Input data:
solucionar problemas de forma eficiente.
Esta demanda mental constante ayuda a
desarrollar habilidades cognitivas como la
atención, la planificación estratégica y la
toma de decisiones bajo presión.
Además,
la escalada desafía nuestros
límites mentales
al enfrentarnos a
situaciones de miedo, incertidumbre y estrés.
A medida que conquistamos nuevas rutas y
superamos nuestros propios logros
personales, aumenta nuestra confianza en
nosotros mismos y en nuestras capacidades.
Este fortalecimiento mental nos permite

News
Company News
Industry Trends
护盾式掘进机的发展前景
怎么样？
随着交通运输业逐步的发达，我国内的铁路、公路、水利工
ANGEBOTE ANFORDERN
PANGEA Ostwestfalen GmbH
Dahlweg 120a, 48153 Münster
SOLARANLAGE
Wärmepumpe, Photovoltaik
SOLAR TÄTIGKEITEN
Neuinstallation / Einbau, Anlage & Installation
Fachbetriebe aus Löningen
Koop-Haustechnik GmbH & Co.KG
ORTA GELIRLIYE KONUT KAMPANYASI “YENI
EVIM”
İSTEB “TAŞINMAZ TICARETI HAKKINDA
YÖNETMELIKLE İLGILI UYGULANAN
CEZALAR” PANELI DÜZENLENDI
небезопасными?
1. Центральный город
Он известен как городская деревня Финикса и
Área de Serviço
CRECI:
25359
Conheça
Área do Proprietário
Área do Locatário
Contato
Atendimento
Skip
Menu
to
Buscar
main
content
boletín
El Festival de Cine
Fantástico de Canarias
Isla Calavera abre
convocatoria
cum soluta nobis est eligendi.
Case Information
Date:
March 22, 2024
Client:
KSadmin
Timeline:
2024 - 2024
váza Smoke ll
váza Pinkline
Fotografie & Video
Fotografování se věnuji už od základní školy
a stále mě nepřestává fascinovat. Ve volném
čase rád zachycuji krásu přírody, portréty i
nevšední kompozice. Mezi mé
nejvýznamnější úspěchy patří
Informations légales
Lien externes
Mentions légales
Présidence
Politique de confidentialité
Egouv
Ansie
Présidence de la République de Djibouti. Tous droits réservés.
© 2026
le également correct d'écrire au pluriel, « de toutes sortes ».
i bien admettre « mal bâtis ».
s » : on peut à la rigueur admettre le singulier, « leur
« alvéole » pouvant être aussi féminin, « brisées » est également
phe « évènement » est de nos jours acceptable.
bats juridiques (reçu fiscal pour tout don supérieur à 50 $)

The problem: Write out the whole listing exactly as it stands.

Solution for this task:
solucionar problemas de forma eficiente.
Esta demanda mental constante ayuda a
desarrollar habilidades cognitivas como la
atención, la planificación estratégica y la
toma de decisiones bajo presión.
Además,
la escalada desafía nuestros
límites mentales
al enfrentarnos a
situaciones de miedo, incertidumbre y estrés.
A medida que conquistamos nuevas rutas y
superamos nuestros propios logros
personales, aumenta nuestra confianza en
nosotros mismos y en nuestras capacidades.
Este fortalecimiento mental nos permite

News
Company News
Industry Trends
护盾式掘进机的发展前景
怎么样？
随着交通运输业逐步的发达，我国内的铁路、公路、水利工
ANGEBOTE ANFORDERN
PANGEA Ostwestfalen GmbH
Dahlweg 120a, 48153 Münster
SOLARANLAGE
Wärmepumpe, Photovoltaik
SOLAR TÄTIGKEITEN
Neuinstallation / Einbau, Anlage & Installation
Fachbetriebe aus Löningen
Koop-Haustechnik GmbH & Co.KG
ORTA GELIRLIYE KONUT KAMPANYASI “YENI
EVIM”
İSTEB “TAŞINMAZ TICARETI HAKKINDA
YÖNETMELIKLE İLGILI UYGULANAN
CEZALAR” PANELI DÜZENLENDI
небезопасными?
1. Центральный город
Он известен как городская деревня Финикса и
Área de Serviço
CRECI:
25359
Conheça
Área do Proprietário
Área do Locatário
Contato
Atendimento
Skip
Menu
to
Buscar
main
content
boletín
El Festival de Cine
Fantástico de Canarias
Isla Calavera abre
convocatoria
cum soluta nobis est eligendi.
Case Information
Date:
March 22, 2024
Client:
KSadmin
Timeline:
2024 - 2024
váza Smoke ll
váza Pinkline
Fotografie & Video
Fotografování se věnuji už od základní školy
a stále mě nepřestává fascinovat. Ve volném
čase rád zachycuji krásu přírody, portréty i
nevšední kompozice. Mezi mé
nejvýznamnější úspěchy patří
Informations légales
Lien externes
Mentions légales
Présidence
Politique de confidentialité
Egouv
Ansie
Présidence de la République de Djibouti. Tous droits réservés.
© 2026
le également correct d'écrire au pluriel, « de toutes sortes ».
i bien admettre « mal bâtis ».
s » : on peut à la rigueur admettre le singulier, « leur
« alvéole » pouvant être aussi féminin, « brisées » est également
phe « évènement » est de nos jours acceptable.
bats juridiques (reçu fiscal pour tout don supérieur à 50 $)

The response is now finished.